* _PROVIDED RECORDS_:
══════════════════════════════
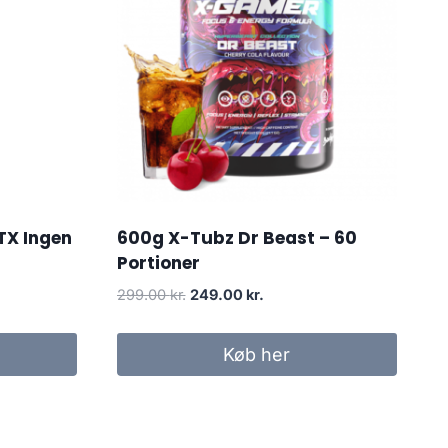
TX Ingen
600g X-Tubz Dr Beast – 60
Portioner
Original
Current
299.00
kr.
249.00
kr.
price
price
was:
is:
Køb her
299.00 kr..
249.00 kr..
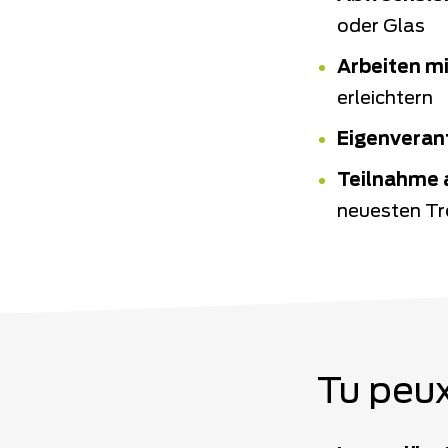
oder Glas
Arbeiten m
erleichtern
Eigenveran
Teilnahme 
neuesten Tr
Tu peux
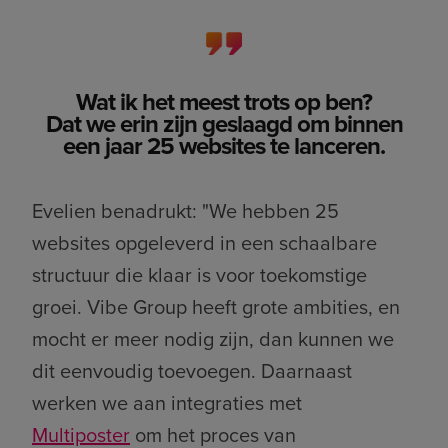
Wat ik het meest trots op ben?
Dat we erin zijn geslaagd om binnen
een jaar 25 websites te lanceren.
Evelien benadrukt: "We hebben 25
websites opgeleverd in een schaalbare
structuur die klaar is voor toekomstige
groei. Vibe Group heeft grote ambities, en
mocht er meer nodig zijn, dan kunnen we
dit eenvoudig toevoegen. Daarnaast
werken we aan integraties met
Multiposter
om het proces van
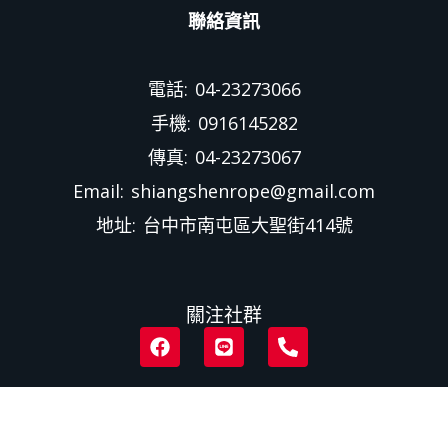
聯絡資訊
電話: 04-23273066
手機: 0916145282
傳真: 04-23273067
Email: shiangshenrope@gmail.com
地址: 台中市南屯區大聖街414號
關注社群
F
L
P
a
i
h
c
n
o
e
e
n
b
e
o
-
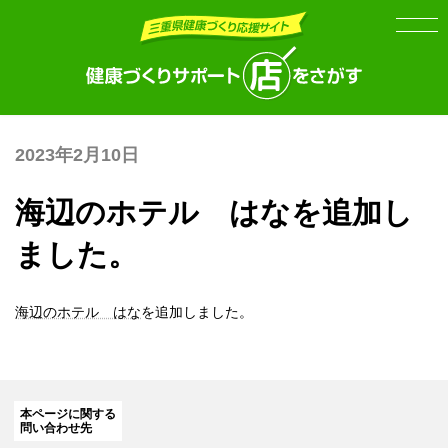
Skip
Skip
to
to
the
the
content
Navigation
2023年2月10日
海辺のホテル はなを追加し
ました。
海辺のホテル はな
を追加しました。
本ページに関する
問い合わせ先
══════════════════════════════
* _WHAT IS BEING ASKED_: Keep the pictures out of your copy, and repeat every entry above exactly.

* _RESPONSE TO THE EXERCISE_:
TX Ingen
600g X-Tubz Dr Beast – 60
Portioner
Original
Current
299.00
kr.
249.00
kr.
price
price
was:
is:
Køb her
299.00 kr..
249.00 kr..
oder Glas
Arbeiten m
erleichtern
Eigenveran
Teilnahme 
neuesten Tr
Tu peux
Wat ik het meest trots op ben?
Dat we erin zijn geslaagd om binnen
een jaar 25 websites te lanceren.
Evelien benadrukt: "We hebben 25
websites opgeleverd in een schaalbare
structuur die klaar is voor toekomstige
groei. Vibe Group heeft grote ambities, en
mocht er meer nodig zijn, dan kunnen we
dit eenvoudig toevoegen. Daarnaast
werken we aan integraties met
Multiposter
om het proces van
聯絡資訊
電話: 04-23273066
手機: 0916145282
傳真: 04-23273067
Email: shiangshenrope@gmail.com
地址: 台中市南屯區大聖街414號
關注社群
F
L
P
a
i
h
c
n
o
e
e
n
b
e
o
-
Skip
Skip
to
to
the
the
content
Navigation
2023年2月10日
海辺のホテル はなを追加し
ました。
海辺のホテル はな
を追加しました。
本ページに関する
問い合わせ先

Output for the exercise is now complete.